Watch bear family bounce and play on woman’s backyard trampoline. ‘We are very similar’

Olivia Germano watches the bears in her backyard every day.

Sometimes, they act in ways that remind her of herself and her own children.

Like a day in early April, for example, when a family of bears sauntered up to her house in Unionville, Connecticut, and hopped onto the trampoline.

“They love to be on the trampoline, a lot,” she told McClatchy News. “They play… they jump. They even playfully fight, if you want to call it that. They’re just really funny, and the mom sometimes just lays and watches them while they do that.”

The mama bear in Germano’s backyard has four cubs, and Germano herself has five children, who range in age from 13 to 36, but still, the way the bear family plays makes her think of her own family — or the way any human family might spend an afternoon together in the yard.

“I think it just reminds us that we are very similar,” she said. “I protect my babies, mama protects her babies. She watches them play, I watched mine play.”

Germano and her family have been coexisting with the bears for years, and they visit her yard almost every day. They share the space, but when Germano and her family see the bears coming, they go inside.

“They’re very slow in how they walk around, so they do give you time to get away,” she said.
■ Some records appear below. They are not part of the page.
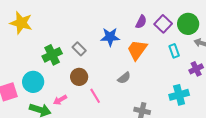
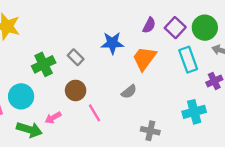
cyan rectangle: (174, 51) -> (188, 60), size x1.5

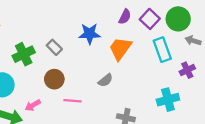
pink line: (95, 113) -> (72, 101), turned -54

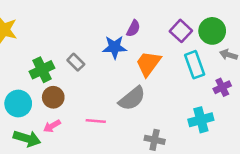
purple semicircle: (125, 17) -> (133, 28), moved
brown circle: (54, 79) -> (53, 97), moved
gray semicircle: (105, 80) -> (132, 98), size x1.6

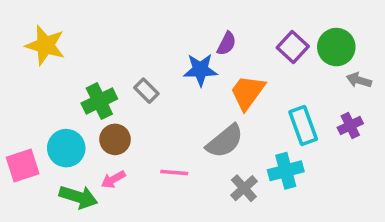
cyan rectangle: (195, 65) -> (303, 125), moved
cyan cross: (201, 120) -> (286, 171), moved
gray cross: (155, 140) -> (244, 188), moved, turned 36

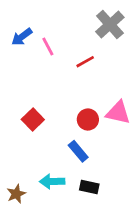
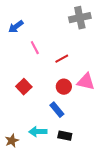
gray cross: (110, 24) -> (80, 18), turned 30
pink line: (48, 47) -> (35, 48), moved
red line: (85, 62) -> (62, 59), moved

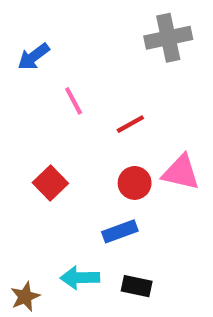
blue rectangle: (57, 110) -> (120, 231), turned -70

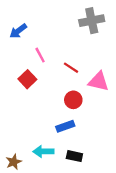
red line: (130, 124) -> (71, 68), turned 63
pink triangle: (181, 172) -> (99, 81), moved
red square: (50, 183) -> (27, 79), moved

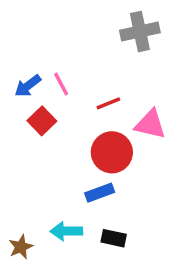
blue arrow: (18, 31) -> (28, 86), moved
red line: (71, 68) -> (108, 103), turned -56
red circle: (73, 100) -> (112, 152), size x1.5

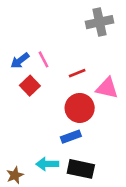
black rectangle: (114, 238) -> (81, 169), size x1.5

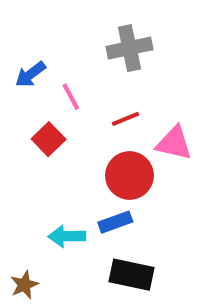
gray cross: (100, 22) -> (129, 48), moved
blue arrow: (20, 61) -> (30, 74), moved
cyan arrow: (47, 164) -> (67, 236), moved

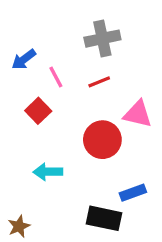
red line: (125, 119) -> (99, 82), moved
blue rectangle: (115, 222) -> (133, 193), moved
cyan arrow: (67, 236) -> (48, 172), moved

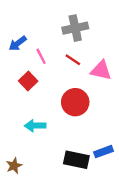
red line: (99, 82) -> (73, 60), turned 56
pink triangle: (138, 114) -> (101, 70), moved
blue rectangle: (133, 193) -> (103, 152), moved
Germano said she enjoys having the bear family around. Now that most of her children are grown, she devotes much of her time to writing. She covers many topics, including her own story of escaping communist Poland as a young teenager and moving to the United States, where she was reunited with her father, who escaped years before, and was thrown into high school as a ninth-grader without knowing English.
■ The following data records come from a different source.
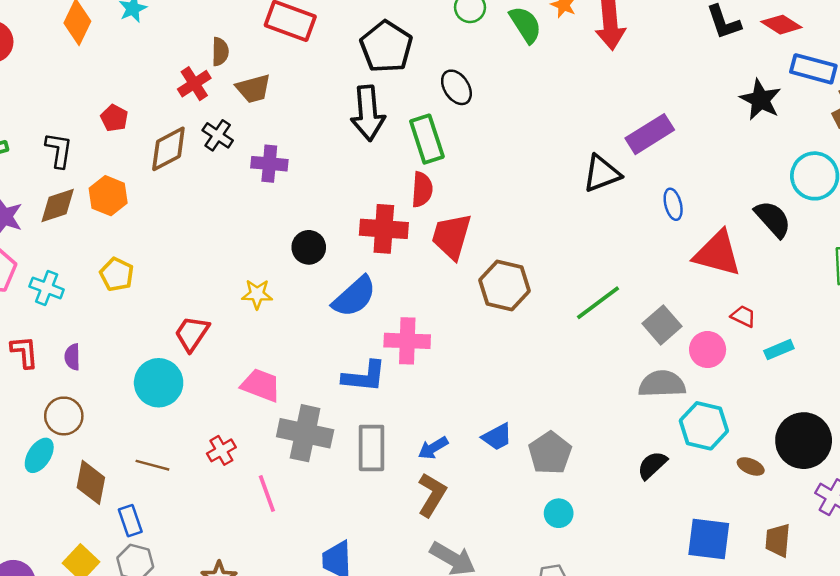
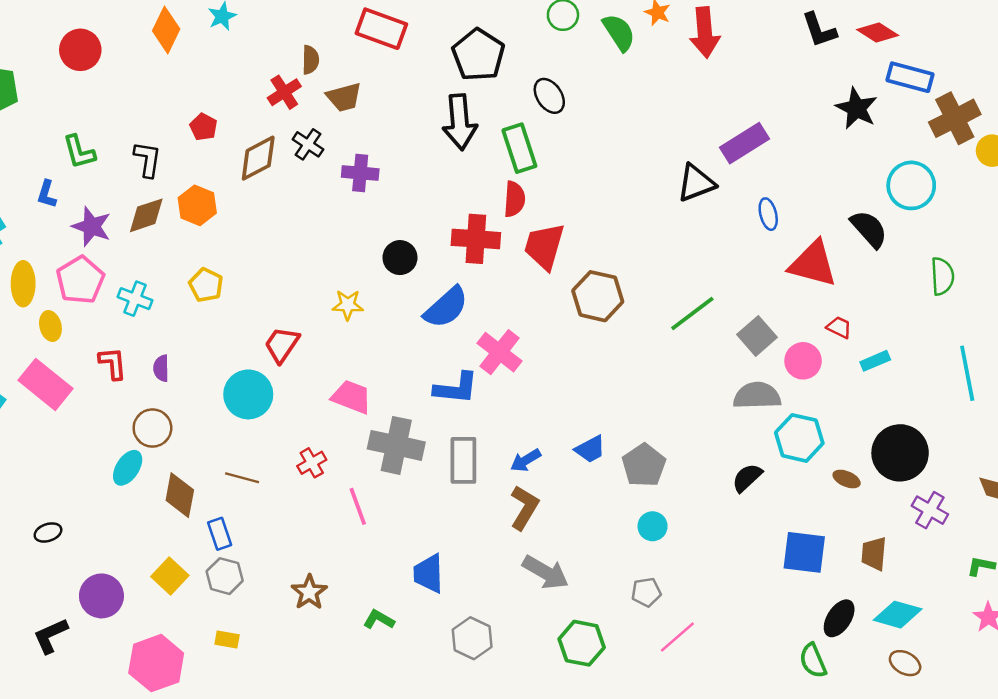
pink cross: (407, 341) -> (500, 352), turned 36

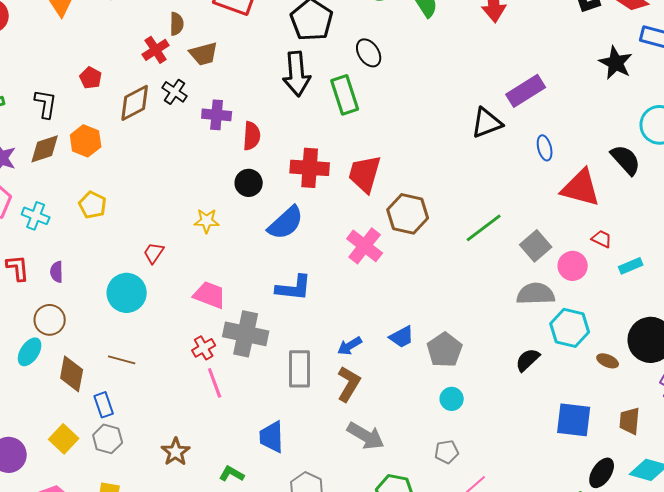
red semicircle: (514, 199) -> (252, 136), moved
red trapezoid: (282, 345) -> (154, 253), size x0.7
pink cross: (500, 352) -> (365, 246), moved
gray rectangle: (463, 460) -> (300, 369), moved
red cross: (312, 463) -> (204, 348), moved

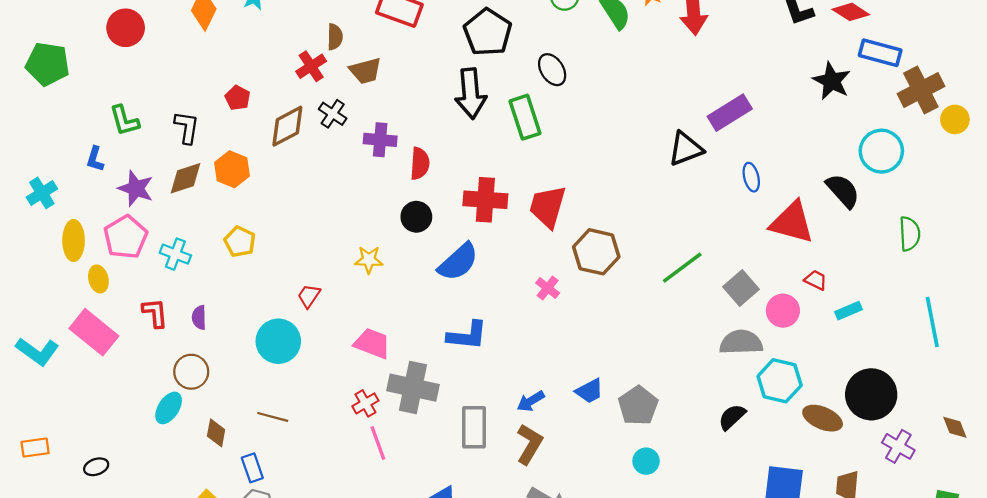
pink cross: (365, 246) -> (548, 288), size x0.6
brown ellipse: (608, 361) -> (823, 418), size x1.6
brown diamond: (72, 374) -> (216, 433), size x0.7

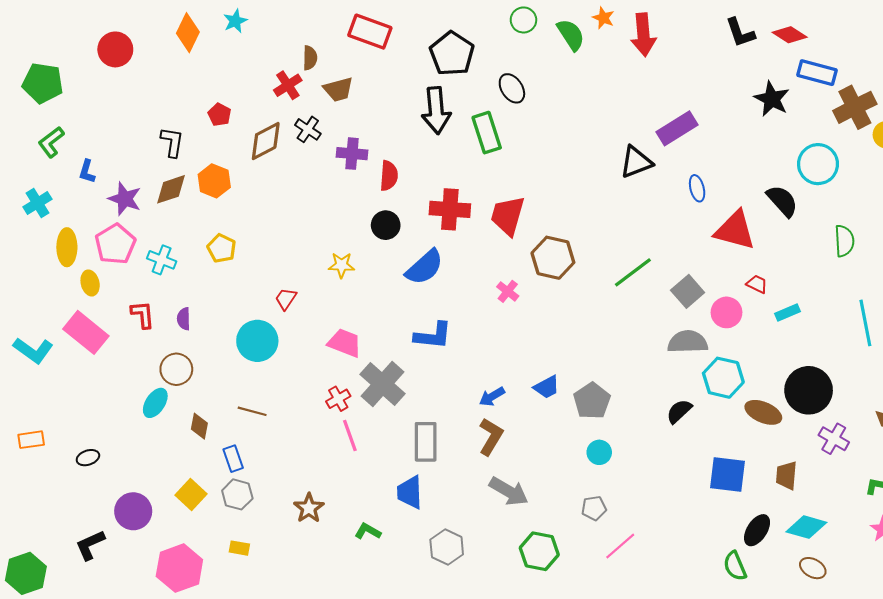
green L-shape: (124, 121) -> (51, 142), moved, turned 68
gray cross: (413, 388) -> (383, 384), turned 30
gray rectangle: (474, 427) -> (426, 442), moved

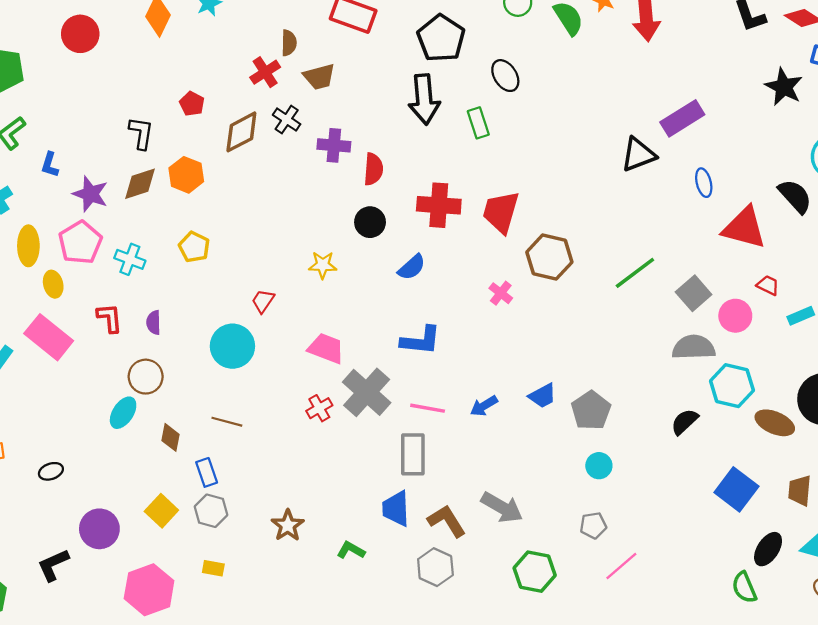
green rectangle: (487, 133) -> (478, 123), size x0.7
blue semicircle: (425, 267) -> (412, 267), size x0.7
pink line: (350, 436) -> (428, 408), moved, turned -60
brown L-shape: (491, 437) -> (447, 521), moved, turned -63
blue square: (728, 474) -> (736, 489), turned 30

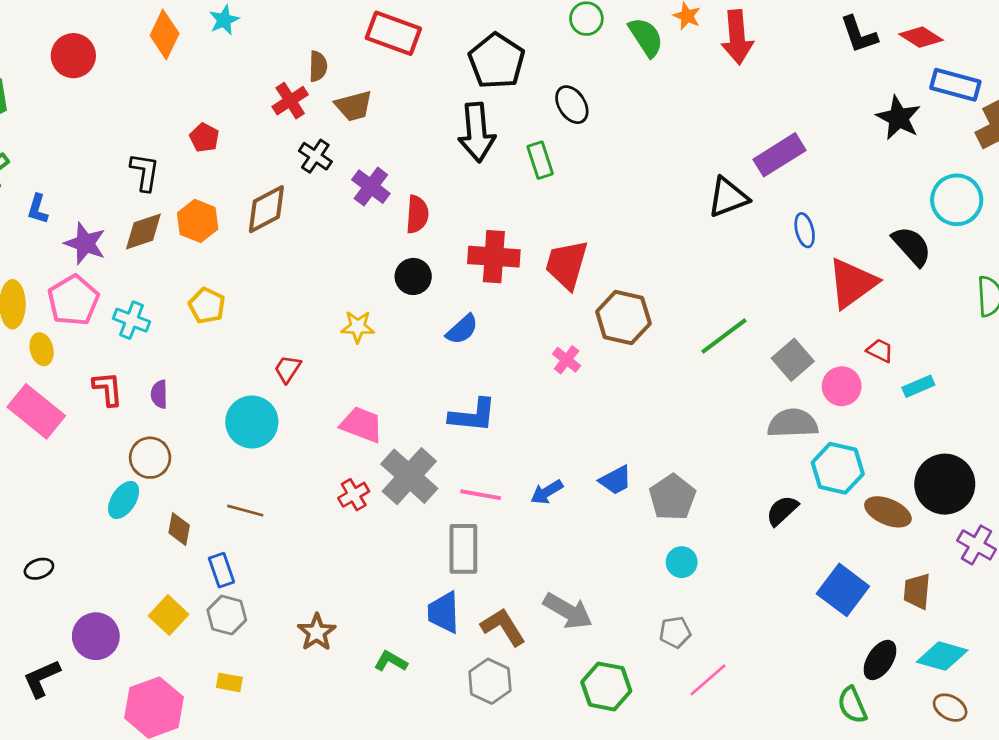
brown diamond: (241, 132) -> (266, 209), moved
purple cross: (334, 145) -> (371, 187), turned 32
red triangle: (744, 228) -> (852, 283), turned -51

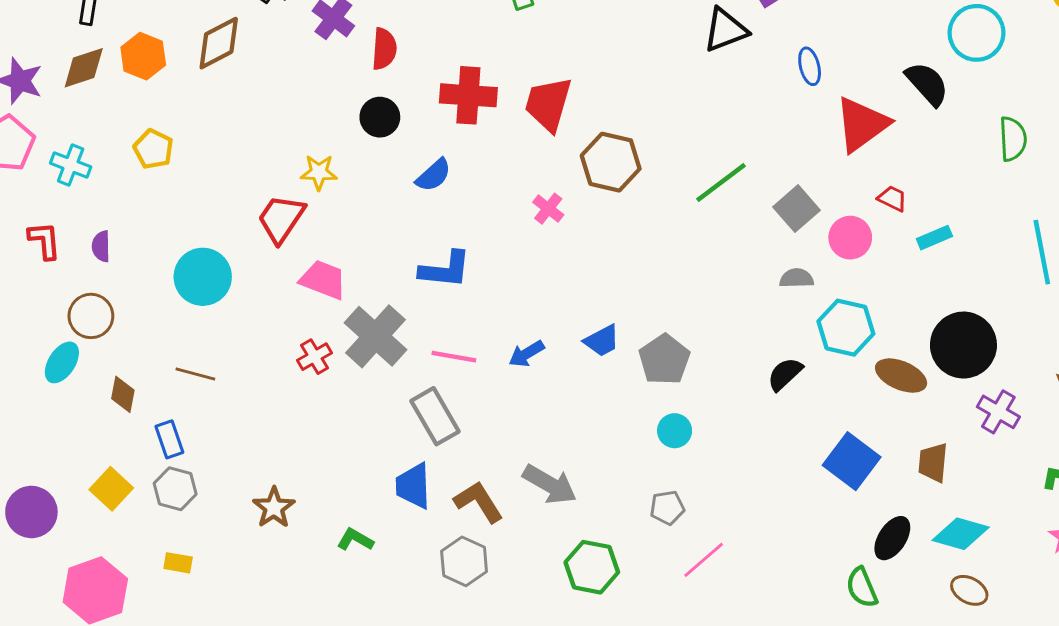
red trapezoid: (288, 369) -> (281, 219), moved, size x1.6
gray semicircle: (793, 423) -> (797, 278), size x0.6
gray rectangle: (463, 549) -> (435, 416), turned -30

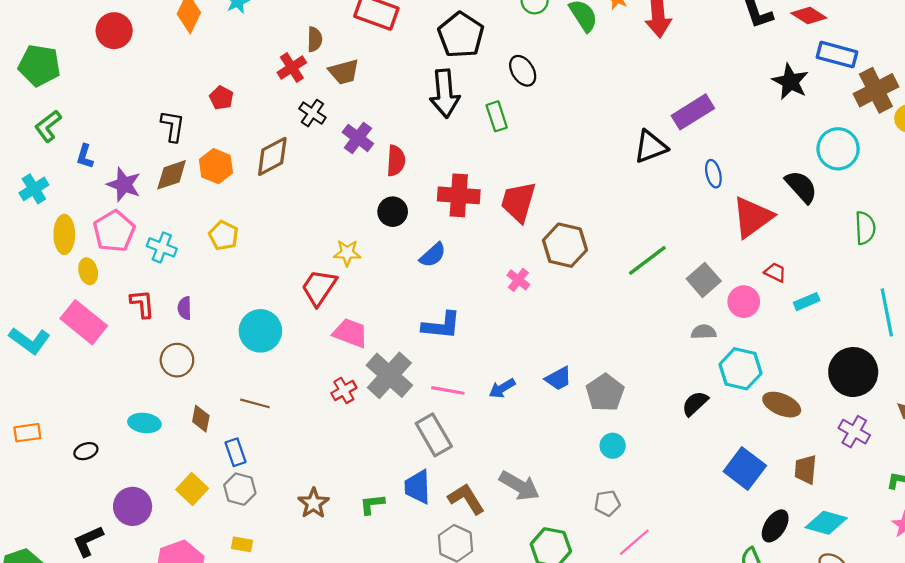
black circle: (963, 345) -> (853, 372), moved
cyan ellipse: (62, 362) -> (144, 423), moved, turned 64
green L-shape: (355, 540) -> (372, 504), moved, turned -36

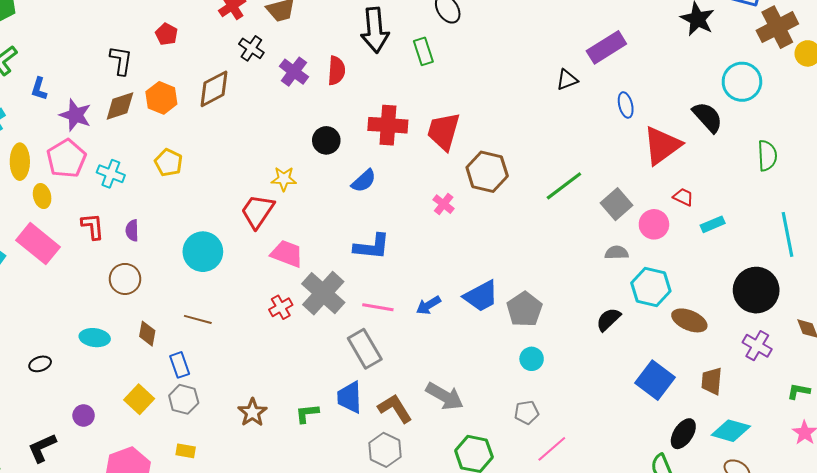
black triangle: (651, 147) -> (567, 80), size x0.7
red semicircle: (396, 161) -> (336, 71), moved
blue trapezoid: (558, 379) -> (481, 296), size x1.4
purple circle: (133, 506) -> (84, 415), size x0.6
She just finished another book about folk tales and ghost stories from Unionville, which is about 15 miles west of Hartford, and is working on a new novel about her aunt, who was taken to labor camps by Germans at 16 years old .

Today, as she writes and watches the bears, who she calls “part of the family,” she wonders about their story, too.

“I always wonder what the mama thinks,” she said. “Seeing her kids play and relax… a lot of times that’s what we do. We’re calm. Sometimes we hide things inside, worries that I’m sure she worries about as well.”

Germano’s struggles, her joys and her love for her children are all things she says she sees reflected in her backyard family members.

“It’s great to watch them. It’s great to see the kids grow and mature,” she said. “I think it’s just a blessing that we get these visitors literally daily at our house.”